The American public continues to be harassed, groped and humiliated by the TSA on a daily basis at airport security screening checkpoints across the country, and although most incidents are never reported, every few months or so a new story hits the headlines reminding us just how invasive and insensitive their tactics can be.
The latest such case involved Denise Albert, breast cancer patient and co-host of The Moms radio show on SiriusXM.
Denise was traveling through Los Angeles International Airport (LAX) on December 4 – as she has done many times in the past without incident – when she was subjected to harassment and an attempted “body cavity search in public” by TSA officers, an experience that left her in tears, feeling “violated” and “humiliated.”
As usual, she had dutifully notified TSA about her condition – Denise has a metal port in her chest and must also carry medical cream – but this time, the officers decided to detain and harass her, even though she had removed the medical cream from her bag before going through the checkpoint.
From Denise’s Facebook post describing the incident:
“I had already told them about my metal port and my medical cream which I removed from my bag for them to see and test as I have done on prior flights.
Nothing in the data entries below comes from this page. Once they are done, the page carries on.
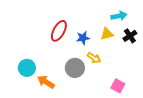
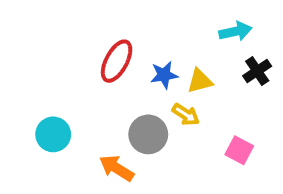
yellow triangle: (107, 34) -> (200, 81), moved
orange arrow: (46, 82) -> (117, 168), moved
pink square: (118, 86) -> (239, 150), moved

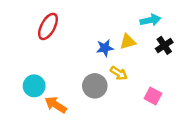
red ellipse: (117, 61) -> (48, 26), moved
yellow triangle: (200, 81) -> (128, 42), moved
orange arrow: (117, 168) -> (56, 105), moved

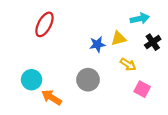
yellow arrow: (119, 73) -> (128, 64), moved

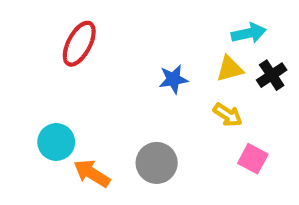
yellow triangle: (119, 39) -> (230, 69), moved
gray circle: (88, 80) -> (157, 163), moved

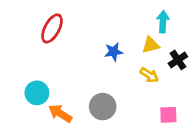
cyan arrow: (249, 33) -> (163, 22), turned -75
black cross: (272, 75) -> (178, 60), moved
pink square: (253, 159) -> (168, 115), moved, turned -30

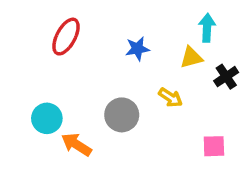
blue star: (114, 52) -> (137, 49), moved
yellow arrow: (149, 75) -> (170, 97), moved
gray circle: (103, 107) -> (122, 115), moved

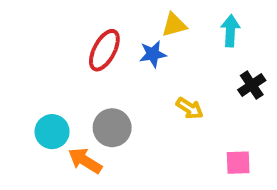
red ellipse: (66, 37) -> (104, 50), moved
yellow triangle: (191, 57) -> (174, 25), moved
gray circle: (122, 115) -> (112, 128), moved

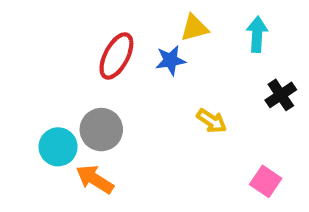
gray circle: (112, 128) -> (101, 130), moved
pink square: (238, 163) -> (266, 181), turned 36

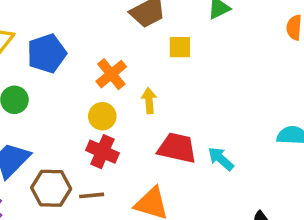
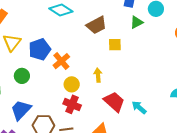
orange cross: (111, 74) -> (61, 61), moved
red trapezoid: (177, 148) -> (114, 102), turned 30

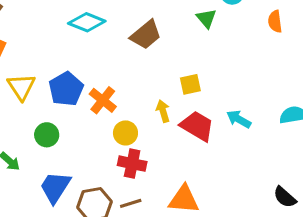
green triangle: (137, 22) -> (206, 18), turned -32
yellow square: (115, 45) -> (190, 84), moved
red trapezoid: (114, 102) -> (197, 126), moved
cyan arrow: (139, 107) -> (239, 119), moved

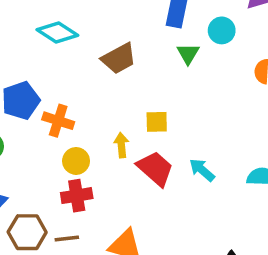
orange cross: (103, 100) -> (58, 121), turned -32
red cross: (132, 164) -> (77, 196), turned -32

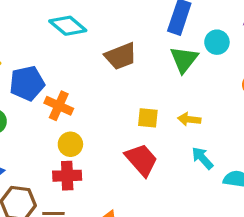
green triangle: (188, 54) -> (184, 59), size x1.4
yellow arrow: (121, 145) -> (189, 119), moved, turned -85
cyan arrow: (202, 170) -> (202, 158), moved

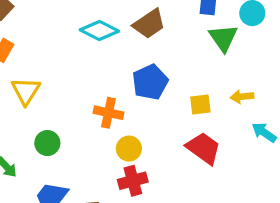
brown trapezoid: (121, 56) -> (149, 24), moved
blue pentagon: (27, 83) -> (150, 82), moved

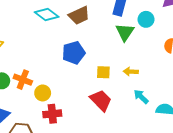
orange cross: (108, 113) -> (23, 80), moved
yellow circle: (129, 149) -> (43, 93), moved

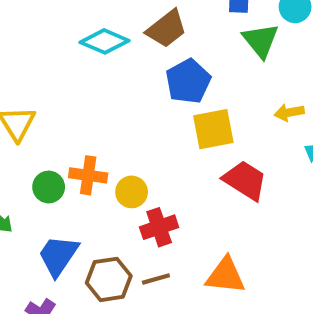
blue pentagon: (74, 53) -> (188, 81), moved
yellow square: (103, 72) -> (213, 129), moved, size x1.5

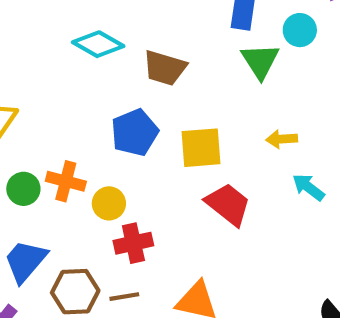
brown trapezoid: (166, 29) -> (165, 68), moved, turned 48
blue pentagon: (188, 81) -> (135, 133), moved

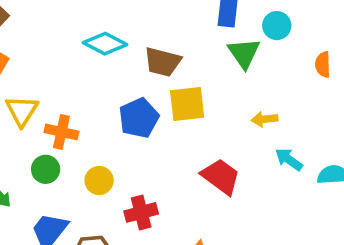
yellow square: (201, 148) -> (187, 104), moved
orange cross: (66, 181) -> (61, 132), moved
yellow circle: (109, 203) -> (99, 181), moved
I don’t know what was different this time but TSA agents aggressively attempted to do a body cavity search in public.”
The TSA agents took Denise to the side and asked her to remove her shoes, then told her that she would have to submit to a complete body pat-down “with pressure:”
“I should also point out that according to the TSA website, what these agents did was improper procedure – they are not allowed to touch skin and should be gentle over clothing (contradiction to what you hear on video). I should NOT have been required to remove shoes because of my medical condition and they were supposed to ask if I have a tender area and didn’t and didn’t listen when I told them I did.”
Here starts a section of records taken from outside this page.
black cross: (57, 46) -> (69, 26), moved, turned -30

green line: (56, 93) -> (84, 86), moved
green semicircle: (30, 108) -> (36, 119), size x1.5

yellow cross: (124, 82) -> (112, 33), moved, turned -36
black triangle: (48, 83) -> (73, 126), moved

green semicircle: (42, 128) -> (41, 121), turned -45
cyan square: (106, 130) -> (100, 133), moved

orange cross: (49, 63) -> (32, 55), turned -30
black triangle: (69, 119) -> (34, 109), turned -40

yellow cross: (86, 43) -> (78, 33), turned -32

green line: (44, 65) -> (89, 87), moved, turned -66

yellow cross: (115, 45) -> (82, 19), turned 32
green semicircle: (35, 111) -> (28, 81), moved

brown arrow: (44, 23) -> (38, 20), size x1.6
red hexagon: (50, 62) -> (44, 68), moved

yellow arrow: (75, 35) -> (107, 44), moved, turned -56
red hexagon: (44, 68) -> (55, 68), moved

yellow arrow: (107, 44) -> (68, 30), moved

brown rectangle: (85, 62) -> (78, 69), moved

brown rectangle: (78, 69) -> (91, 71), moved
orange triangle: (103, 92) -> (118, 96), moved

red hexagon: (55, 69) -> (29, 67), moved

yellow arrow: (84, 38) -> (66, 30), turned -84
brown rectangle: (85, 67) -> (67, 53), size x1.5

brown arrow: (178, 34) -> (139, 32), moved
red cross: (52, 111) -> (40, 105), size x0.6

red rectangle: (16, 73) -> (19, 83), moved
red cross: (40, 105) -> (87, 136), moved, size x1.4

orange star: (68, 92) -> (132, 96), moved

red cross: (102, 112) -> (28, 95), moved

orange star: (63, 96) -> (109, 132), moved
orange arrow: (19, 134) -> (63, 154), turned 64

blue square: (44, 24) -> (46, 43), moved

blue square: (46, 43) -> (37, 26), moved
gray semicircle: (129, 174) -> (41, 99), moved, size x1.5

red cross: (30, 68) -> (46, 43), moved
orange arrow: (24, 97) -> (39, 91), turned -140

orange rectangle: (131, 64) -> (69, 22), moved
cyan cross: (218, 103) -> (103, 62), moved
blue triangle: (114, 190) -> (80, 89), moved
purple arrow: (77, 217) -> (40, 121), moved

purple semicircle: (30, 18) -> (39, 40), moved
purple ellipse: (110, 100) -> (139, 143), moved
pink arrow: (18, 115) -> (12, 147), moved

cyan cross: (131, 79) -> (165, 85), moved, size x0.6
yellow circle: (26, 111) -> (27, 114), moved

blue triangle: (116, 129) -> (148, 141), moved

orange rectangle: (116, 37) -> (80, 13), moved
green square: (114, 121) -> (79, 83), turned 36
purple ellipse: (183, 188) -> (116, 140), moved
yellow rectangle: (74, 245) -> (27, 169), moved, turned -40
‘I have never been so humiliated or felt more violated in my life’
The ordeal lasted at least 20 minutes, with Denise forced to sit with her bare feet on a cold floor and endure an invasive body search in which one TSA agent “forceab[ly] and aggressively put her hands down my jeans in the back” and “attempted to do a body cavity search in public.”
Part of the incident was recorded on video and posted on Denise’s Facebook page.
After the incident, Denise filed a formal complaint with the TSA and made her story public. The TSA responded with an apology along with a promise to launch an investigation and “refresh training” for 3,000 LAX employees.
One can’t help but wonder if Denise Albert would have received any response from the TSA at all if her story had not gone viral on Facebook and in the media.
Denise’s experience was just the latest of several incidents this year in which the TSA violated the rights of travelers in an unacceptable and even violent manner.
TSA year in review 2016: Agents grope 10-year-old girl, beat up disabled 19-year-old
In January, for example, a 10-year-old girl’s experience of being aggressively patted down at Raleigh-Durham International Airport was caught on video by her father and made public. In this case, the girl, who was wearing a long skirt, was patted down for a period of more than two minutes in a fashion that was – to say the least – “inappropriate.”
And in June, a disabled 19-year-old girl on her way to be treated for a brain tumor was beaten bloody by TSA agents at Memphis International Airport after she became frightened and confused at the security checkpoint.
There have been many such extreme incidents, and an untold number of comparatively less serious but still humiliating violations of basic human rights carried out by TSA agents on a regular basis.
And considering the fact that the TSA is incapable of intercepting more than a tiny percentage of the faux-explosives and banned weapons sent through airport checkpoints by undercover agents from the Department of Homeland Security (DHS) – not to mention the yearly cost of funding the agency – one might easily wonder if it’s all worth it to begin with.